The slow collisional ExB ion drift characterized as the major instability mechanism of a poorly magnetized plasma column with an inward-directed radial electric field

TL;DR

This paper investigates the low-frequency instability in a poorly magnetized plasma with inward radial electric field, highlighting the role of collisional effects and ion drift in the instability mechanism.

Contribution

It provides experimental characterization of the slow collisional ExB ion drift as the main instability mechanism in poorly magnetized plasma columns.

Findings

Unstable frequency decreases with increasing gas pressure.

Unstable frequency varies with magnetic field, increasing at low B and decreasing at high B.
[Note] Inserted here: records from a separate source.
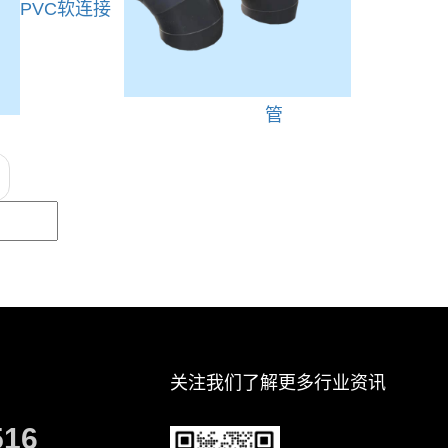
PVC软连接
管
关注我们了解更多行业资讯
516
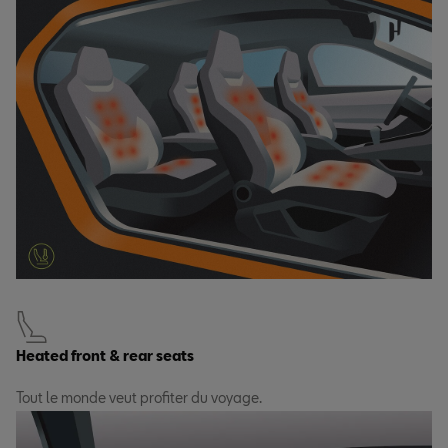
Heated front & rear seats
Tout le monde veut profiter du voyage.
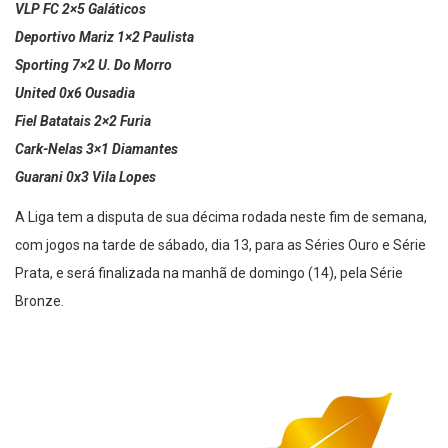
VLP FC 2×5 Galáticos
Deportivo Mariz 1×2 Paulista
Sporting 7×2 U. Do Morro
United 0x6 Ousadia
Fiel Batatais 2×2 Furia
Cark-Nelas 3×1 Diamantes
Guarani 0x3 Vila Lopes
A Liga tem a disputa de sua décima rodada neste fim de semana,
com jogos na tarde de sábado, dia 13, para as Séries Ouro e Série
Prata, e será finalizada na manhã de domingo (14), pela Série
Bronze.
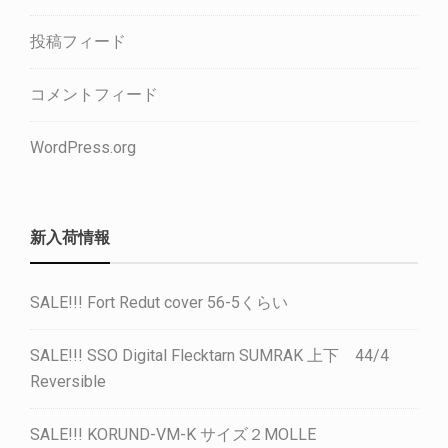
投稿フィード
コメントフィード
WordPress.org
新入荷情報
SALE!!! Fort Redut cover 56-5くらい
SALE!!! SSO Digital Flecktarn SUMRAK 上下 44/4
Reversible
SALE!!! KORUND-VM-K サイズ２MOLLE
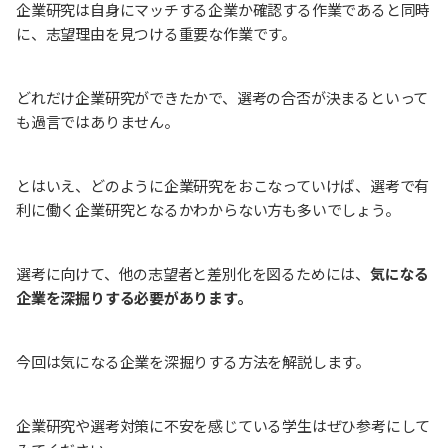
企業研究は自身にマッチする企業か確認する作業であると同時
に、志望理由を見つける重要な作業です。
どれだけ企業研究ができたかで、選考の合否が決まるといって
も過言ではありません。
とはいえ、どのように企業研究をおこなっていけば、選考で有
利に働く企業研究となるかわからない方も多いでしょう。
選考に向けて、他の志望者と差別化を図るためには、
気になる
企業を深掘りする必要があります。
今回は気になる企業を深掘りする方法を解説します。
企業研究や選考対策に不安を感じている学生はぜひ参考にして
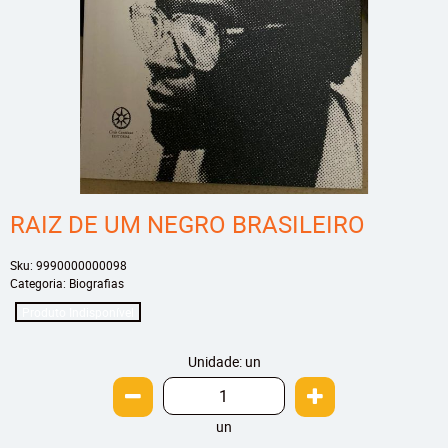
RAIZ DE UM NEGRO BRASILEIRO
Sku:
9990000000098
Categoria:
Biografias
Produto Indisponível
Unidade: un
un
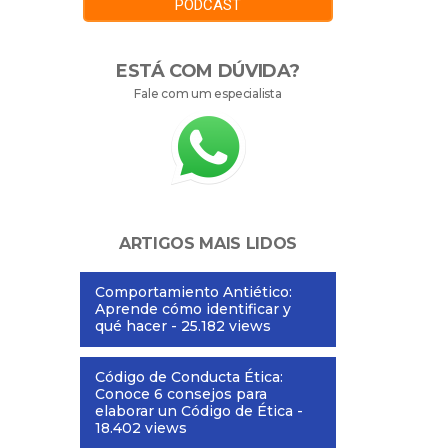
PODCAST
ESTÁ COM DÚVIDA?
Fale com um especialista
ARTIGOS MAIS LIDOS
Comportamiento Antiético:
Aprende cómo identificar y
qué hacer
- 25.182 views
Código de Conducta Ética:
Conoce 6 consejos para
elaborar un Código de Ética
-
18.402 views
Transition point occurs when ion cyclotron frequency equals ion-neutral collision frequency.

Abstract

The low-frequency instability of a cylindrical poorly magnetized plasma with an inward-directed radial electric field is studied changing the gas pressure and the ion cyclotron frequency. The unstable frequency always decreases when the gas pressure is increased indicating collisional effects. At a fixed pressure, the unstable frequency increases with the magnetic field when the B-field is low and decreases at larger magnetic field strength. We find that the transition between these two regimes is obtained when the ion cyclotron frequency equals the ion-neutrals collision frequency. This is in agreement with the theory of the slow-ion drift instability induced by the collisional slowing of the electric ion drift (A. Simon, Phys. Fluids 6, 382, (1963).